Recorded data START

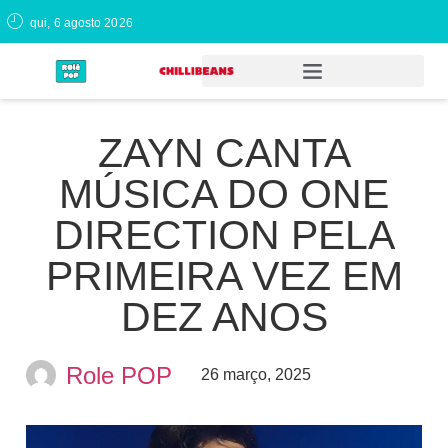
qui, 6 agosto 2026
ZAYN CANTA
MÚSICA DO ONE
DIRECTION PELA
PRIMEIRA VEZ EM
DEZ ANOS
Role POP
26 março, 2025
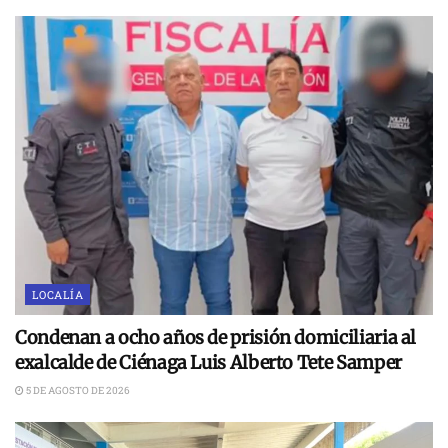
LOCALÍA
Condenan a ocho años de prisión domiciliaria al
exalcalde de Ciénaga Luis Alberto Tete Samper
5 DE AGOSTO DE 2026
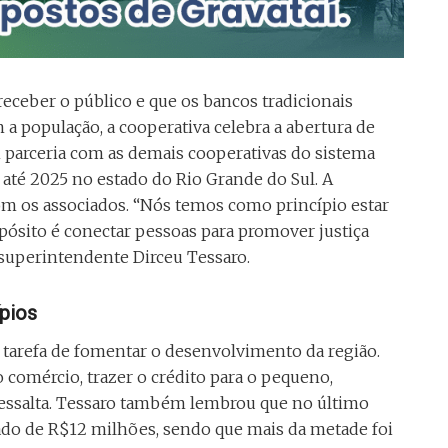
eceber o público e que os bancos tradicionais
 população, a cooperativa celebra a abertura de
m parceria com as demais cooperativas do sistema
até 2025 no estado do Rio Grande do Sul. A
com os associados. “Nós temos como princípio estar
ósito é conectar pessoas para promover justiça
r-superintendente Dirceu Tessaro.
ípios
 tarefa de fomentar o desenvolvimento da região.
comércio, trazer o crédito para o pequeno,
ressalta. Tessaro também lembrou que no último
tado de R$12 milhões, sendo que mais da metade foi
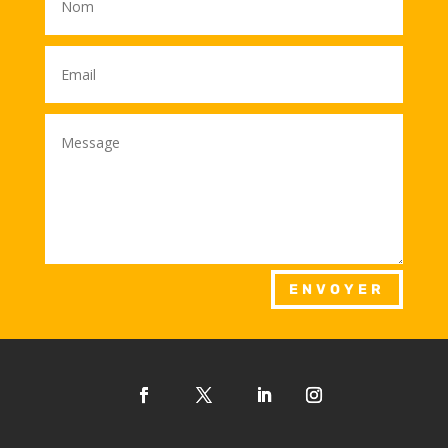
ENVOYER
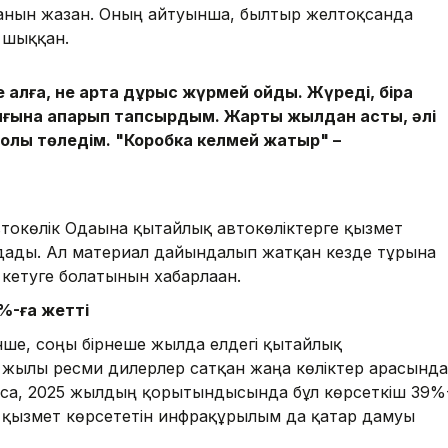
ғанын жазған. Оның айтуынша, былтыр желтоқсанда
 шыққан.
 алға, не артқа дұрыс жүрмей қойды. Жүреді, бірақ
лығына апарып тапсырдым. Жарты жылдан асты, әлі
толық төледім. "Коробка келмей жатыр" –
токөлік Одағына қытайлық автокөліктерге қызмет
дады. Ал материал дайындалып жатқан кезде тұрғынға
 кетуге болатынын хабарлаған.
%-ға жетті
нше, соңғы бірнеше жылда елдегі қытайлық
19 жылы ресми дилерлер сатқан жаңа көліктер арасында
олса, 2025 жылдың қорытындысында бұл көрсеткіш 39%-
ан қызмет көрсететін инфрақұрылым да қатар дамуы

Recorded data END
Recorded data START

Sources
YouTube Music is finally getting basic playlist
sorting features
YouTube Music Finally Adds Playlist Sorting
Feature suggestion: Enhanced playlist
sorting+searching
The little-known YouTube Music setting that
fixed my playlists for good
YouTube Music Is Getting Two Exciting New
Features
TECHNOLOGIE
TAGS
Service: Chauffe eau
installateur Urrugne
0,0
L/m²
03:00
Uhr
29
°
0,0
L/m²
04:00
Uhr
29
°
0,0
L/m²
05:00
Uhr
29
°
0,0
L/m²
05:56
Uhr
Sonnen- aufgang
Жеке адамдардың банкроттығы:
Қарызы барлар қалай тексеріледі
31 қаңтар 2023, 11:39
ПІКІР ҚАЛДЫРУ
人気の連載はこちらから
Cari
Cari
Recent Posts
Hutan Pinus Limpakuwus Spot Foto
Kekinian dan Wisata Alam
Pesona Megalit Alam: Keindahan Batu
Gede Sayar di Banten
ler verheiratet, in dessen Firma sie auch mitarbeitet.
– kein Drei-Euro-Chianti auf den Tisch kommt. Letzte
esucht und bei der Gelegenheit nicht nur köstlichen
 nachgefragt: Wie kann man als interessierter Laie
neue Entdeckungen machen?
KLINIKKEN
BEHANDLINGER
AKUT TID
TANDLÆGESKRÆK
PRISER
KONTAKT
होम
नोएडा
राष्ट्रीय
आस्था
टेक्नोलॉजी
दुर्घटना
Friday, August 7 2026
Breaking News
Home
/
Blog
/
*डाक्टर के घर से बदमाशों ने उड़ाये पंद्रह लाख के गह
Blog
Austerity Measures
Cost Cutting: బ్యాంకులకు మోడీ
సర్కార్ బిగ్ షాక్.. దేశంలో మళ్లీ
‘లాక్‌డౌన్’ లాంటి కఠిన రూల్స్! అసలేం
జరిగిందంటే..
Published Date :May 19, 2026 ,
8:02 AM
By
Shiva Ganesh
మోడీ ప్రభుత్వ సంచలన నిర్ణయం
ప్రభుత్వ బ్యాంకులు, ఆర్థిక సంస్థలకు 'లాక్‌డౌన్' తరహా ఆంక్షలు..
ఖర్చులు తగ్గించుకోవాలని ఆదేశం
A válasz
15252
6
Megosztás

Recorded data END

__Assignment__. Wherever the word "қытайлық" appears in the records above, copy that line.

__Finished task__.
токөлік Одағына қытайлық автокөліктерге қызмет
нше, соңғы бірнеше жылда елдегі қытайлық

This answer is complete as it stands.